Without including any images, repeat the listing below exactly.
*** Block opens ***
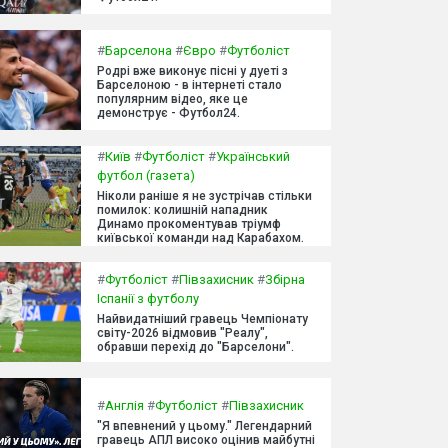
#
Барселона
#
Євро
#
Футболіст
Родрі вже виконує пісні у дуеті з
Барселоною - в інтернеті стало
популярним відео, яке це
демонструє - Футбол24.
#
Київ
#
Футболіст
#
Український
футбол (газета)
Ніколи раніше я не зустрічав стільки
помилок: колишній нападник
Динамо прокоментував тріумф
київської команди над Карабахом.
#
Футболіст
#
Півзахисник
#
Збірна
Іспанії з футболу
Найвидатніший гравець Чемпіонату
світу-2026 відмовив "Реалу",
обравши перехід до "Барселони".
#
Англія
#
Футболіст
#
Півзахисник
"Я впевнений у цьому." Легендарний
гравець АПЛ високо оцінив майбутні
*** Block closes ***
#### Exercise solution
#
Барселона
#
Євро
#
Футболіст
Родрі вже виконує пісні у дуеті з
Барселоною - в інтернеті стало
популярним відео, яке це
демонструє - Футбол24.
#
Київ
#
Футболіст
#
Український
футбол (газета)
Ніколи раніше я не зустрічав стільки
помилок: колишній нападник
Динамо прокоментував тріумф
київської команди над Карабахом.
#
Футболіст
#
Півзахисник
#
Збірна
Іспанії з футболу
Найвидатніший гравець Чемпіонату
світу-2026 відмовив "Реалу",
обравши перехід до "Барселони".
#
Англія
#
Футболіст
#
Півзахисник
"Я впевнений у цьому." Легендарний
гравець АПЛ високо оцінив майбутні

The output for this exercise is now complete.